Pakistan in turmoil, IMF's $6 billion bailout programme on hold
According to a Pakistan media report, Islamabad will have to manage $5 billion as a bridge financing gap till June to avert a full-fledged balance of payment crisis and manage depleting foreign currency reserves in case the programme continues to be on hold.
With Pakistan in political turmoil, the economic woes of the country have multiplied manifold. The International Monetary Fund's $6 billion programme has been stalled, with no possibility of the next tranche's approval in the ongoing month, Pakistan daily The News reported.
Now, Pakistan will have to manage $5 billion as a bridge financing gap till June to avert a full-fledged balance of payment crisis and manage depleting foreign currency reserves in case the programme continues to be on hold.
After the IMF programme hit the roadblock, Pakistan's other creditors like the World Bank and The Asian Development Bank stopped the budgetary support and attached approval with the IMF's letter of comfort, the website reported.
The Pakistan officials said that only three options are left now which include negotiation for a consensus on the memorandum of financial and economic policies, wait for the elections till July and then extend the IMF programme beyond September or scrap the existing programme and negotiate a fresh deal with the IMF with the new government.
Nevertheless, Pakistan will have to manage $5 billion for the next few months for averting a crisis like situation. “A financing gap of $2 billion would emerge from the IMF as Islamabad envisages external financing from the Fund through approval of seventh and eighth reviews under $6 billion Extended Fund Facility (EFF).
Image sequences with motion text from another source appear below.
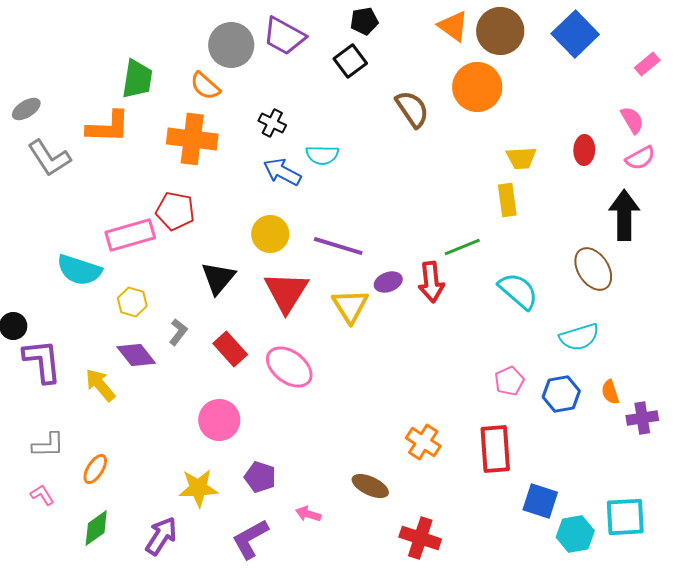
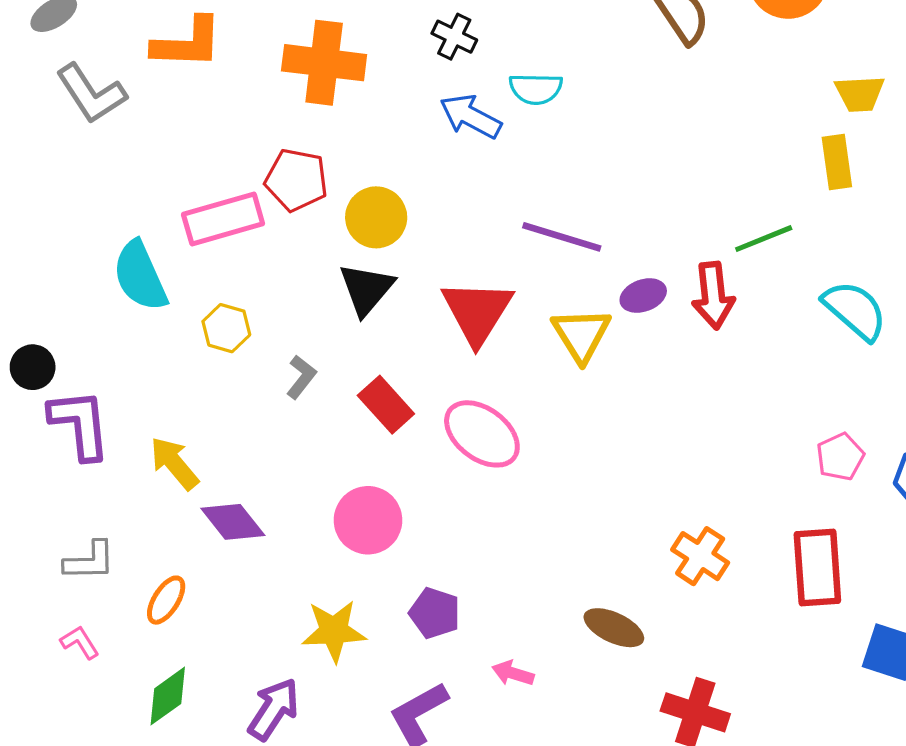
yellow circle: (270, 234) -> (376, 217), moved
cyan semicircle: (79, 270) -> (140, 276), turned 48
purple diamond: (136, 355) -> (233, 522), moved

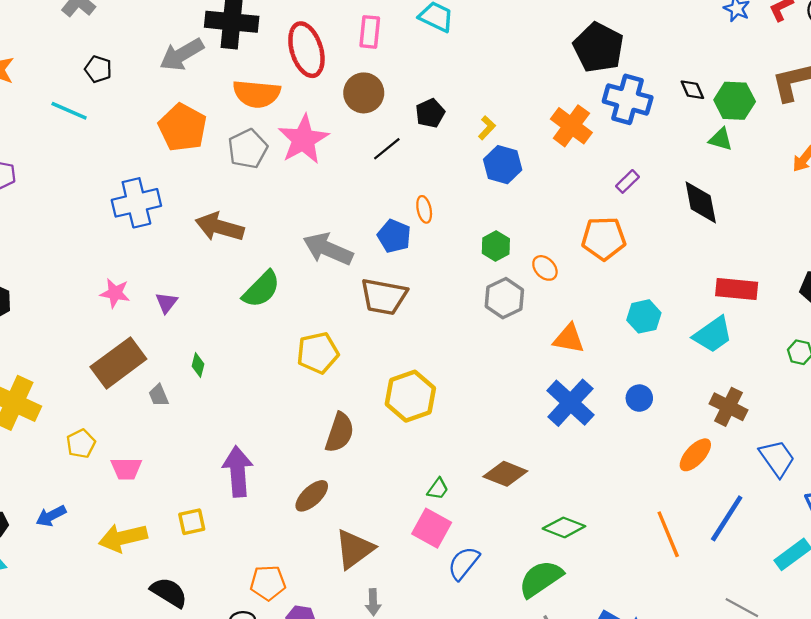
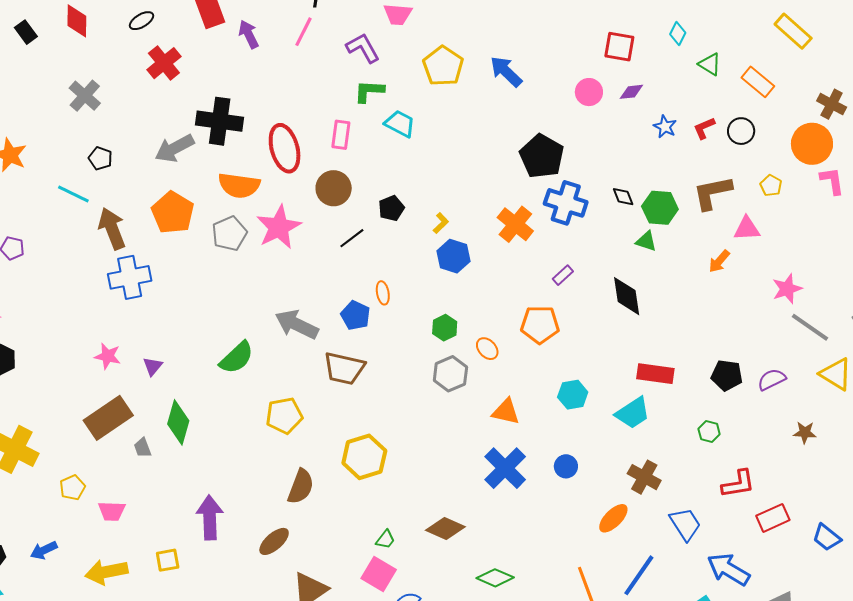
brown arrow: (220, 227) -> (112, 229), moved, turned 51
green diamond: (198, 365) -> (178, 422), size x2.0

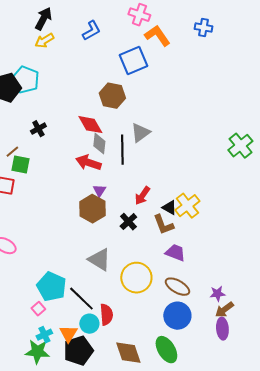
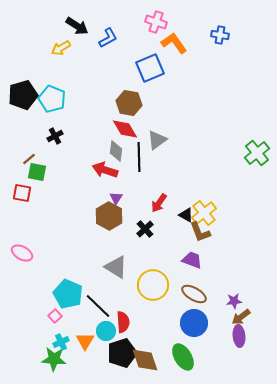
black arrow: (43, 19) -> (77, 26), moved, turned 95
cyan pentagon: (25, 80) -> (52, 99), moved
red diamond: (90, 125) -> (125, 129), moved
brown L-shape: (163, 225) -> (200, 232), moved
black pentagon: (78, 351) -> (122, 353), moved

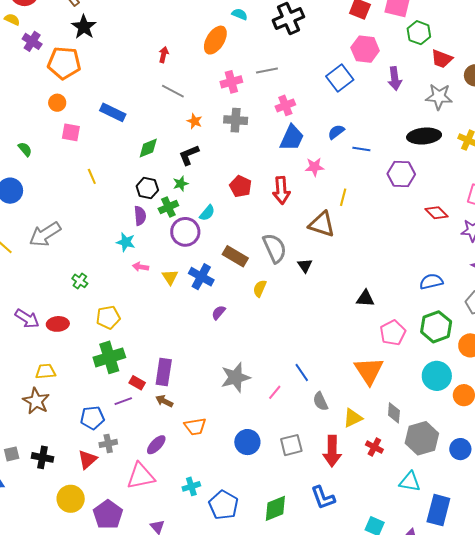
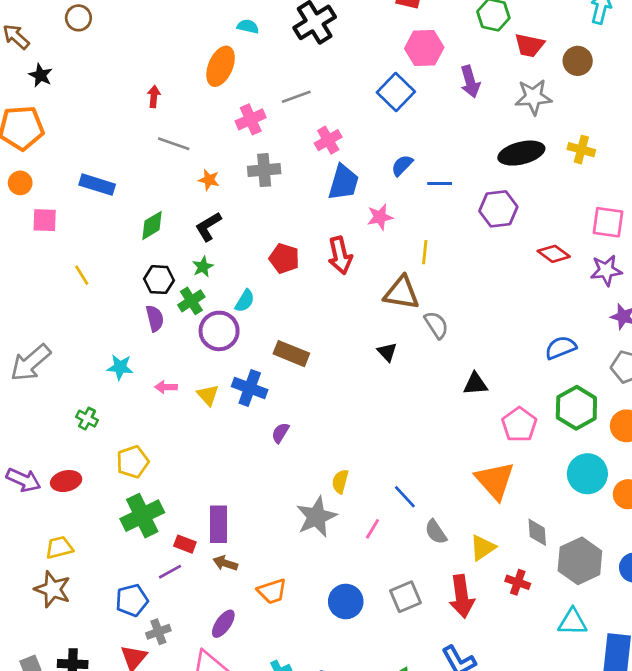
black star: (84, 27) -> (41, 75), size x0.7
cyan star: (126, 242) -> (120, 367), moved
gray semicircle: (275, 248) -> (436, 325), moved, size x0.7
yellow semicircle: (260, 288) -> (340, 481), moved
Pakistan will have to manage another $3 billion from bilateral donors to bridge the yawning financing gap,” a top official told the Pakistan media outlet.
It is important to note that Pakistan and the IMF were recently holding talks for the completion of the outstanding 7th Review and release of $960 million tranche, which now seems impossible to be accomplished in this month.
“The IMF looks to continue its support to Pakistan and, once a new government is formed, we will engage on policies to promote macroeconomic stability and enquire about intentions vis-a-vis program engagement,"IMF’s Resident Chief, Esther Perez Ruiz said while maintaining that there were no plans to suspend the programme.
But this is not the first time when Pakistan has faced such a challenge. Ahead of the 2018 elections, the IMF had told Pakistan they would negotiate deal with the new government. Then finance minister Shamshad Akhtar had to manage $2 billion from China to meet the balance of payment conditions.
According to the The News, the foreign currency reserves are dwindling and now stand at a meagre $12.04 billion as of March 25. The balance of payment crisis will be knocking at the doors during the elections if the current account deficit continues to escalate.